===== Data extracts

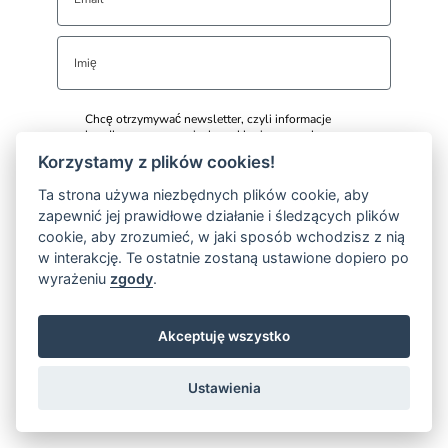
Chcę otrzymywać newsletter, czyli informacje
handlowe o promocjach w sklepie, nowych
artykułach na blogu, nowych produktach i usługach
Korzystamy z plików cookies!
związanych z serwisem
www.sklep.ziolowawyspa.pl i
Ta strona używa niezbędnych plików cookie, aby
www.ziolowawyspa.pl Wiadomości będą wysyłane
zapewnić jej prawidłowe działanie i śledzących plików
w celu marketingu bezpośredniego do realizacji,
którego zostanie wykorzystany podany przeze mnie
cookie, aby zrozumieć, w jaki sposób wchodzisz z nią
adres e-mail. Administratorem danych będzie
w interakcję. Te ostatnie zostaną ustawione dopiero po
ZIOŁOWA WYSPA Małgorzata Kaczmarczyk z
wyrażeniu
zgody
.
siedzibą w Skrzydlnej. Więcej informacji
przeczytasz w Polityce Prywatności oraz
Regulaminie Newslettera.
Akceptuję wszystko
Zapisuje się
Ustawienia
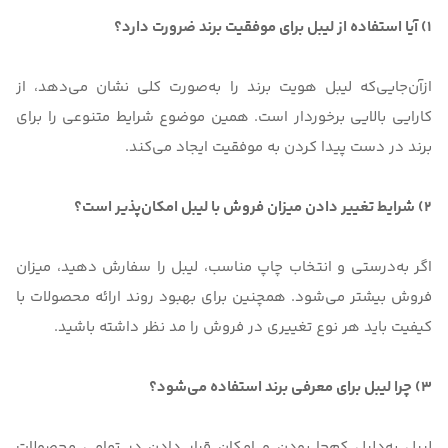
1) آیا استفاده از لیبل برای موفقیت برند ضرورت دارد؟
ازآن‌جایی‌که لیبل هویت برند را به‌صورت کلی نشان می‌دهد، از
کارایی بالایی برخوردار است. همین موضوع شرایط متنوعی را برای
برند در دست پیدا کردن به موفقیت ایجاد می‌کند.
2) شرایط تغییر دادن میزان فروش با لیبل امکان‌پذیر است؟
اگر به‌درستی و انتخاب چاپ مناسب، لیبل را سفارش دهید، میزان
فروش بیشتر می‌شود. همچنین برای بهبود روند ارائه محصولات با
کیفیت باید هر نوع تغییری در فروش را مد نظر داشته باشید.
3) چرا لیبل برای معرفی برند استفاده می‌شود؟
لیبل به‌دلیل کم‌جا بودن و امکان قرار دادن در تمامی محصولات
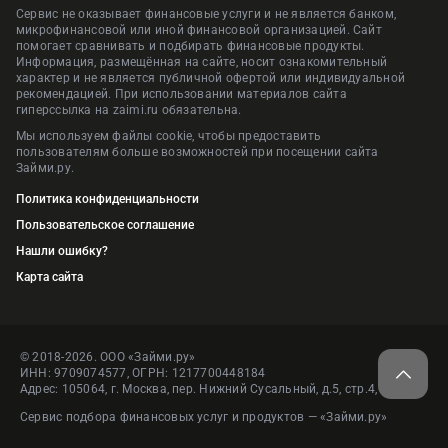
Сервис не оказывает финансовые услуги и не является банком,
микрофинансовой или иной финансовой организацией. Сайт
помогает сравнивать и подбирать финансовые продукты.
Информация, размещённая на сайте, носит ознакомительный
характер и не является публичной офертой или индивидуальной
рекомендацией. При использовании материалов сайта
гиперссылка на zaimi.ru обязательна.
Мы используем файлы cookie, чтобы предоставить
пользователям больше возможностей при посещении сайта
Займи.ру.
Политика конфиденциальности
Пользовательское соглашение
Нашли ошибку?
Карта сайта
© 2018-2026. ООО «Займи.ру»
ИНН: 9709074577, ОГРН: 1217700448184
Адрес: 105064, г. Москва, пер. Нижний Сусальный, д.5, стр.4, пом.1
Сервис подбора финансовых услуг и продуктов — «Займи.ру»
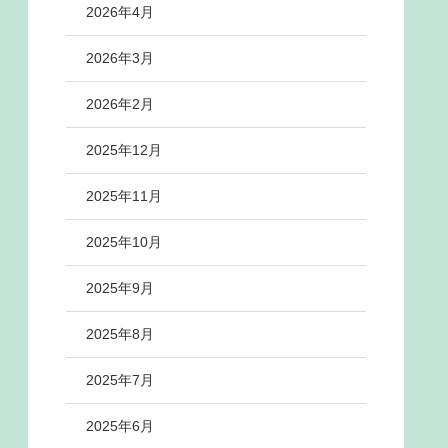
2026年4月
2026年3月
2026年2月
2025年12月
2025年11月
2025年10月
2025年9月
2025年8月
2025年7月
2025年6月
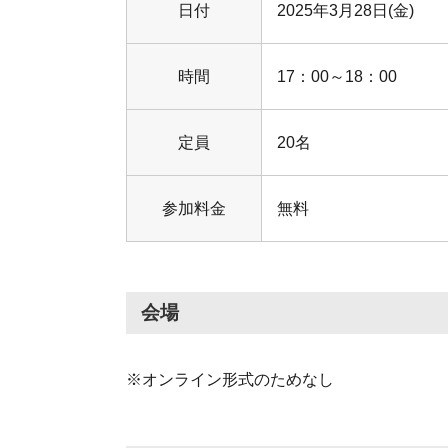
日付
2025年3月28日(金)
時間
17：00～18：00
定員
20名
参加料金
無料
会場
※オンライン形式のためなし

==========

Go line by line through the data above and report each one that holds the string "امکان".

2) شرایط تغییر دادن میزان فروش با لیبل امکان‌پذیر است؟
لیبل به‌دلیل کم‌جا بودن و امکان قرار دادن در تمامی محصولات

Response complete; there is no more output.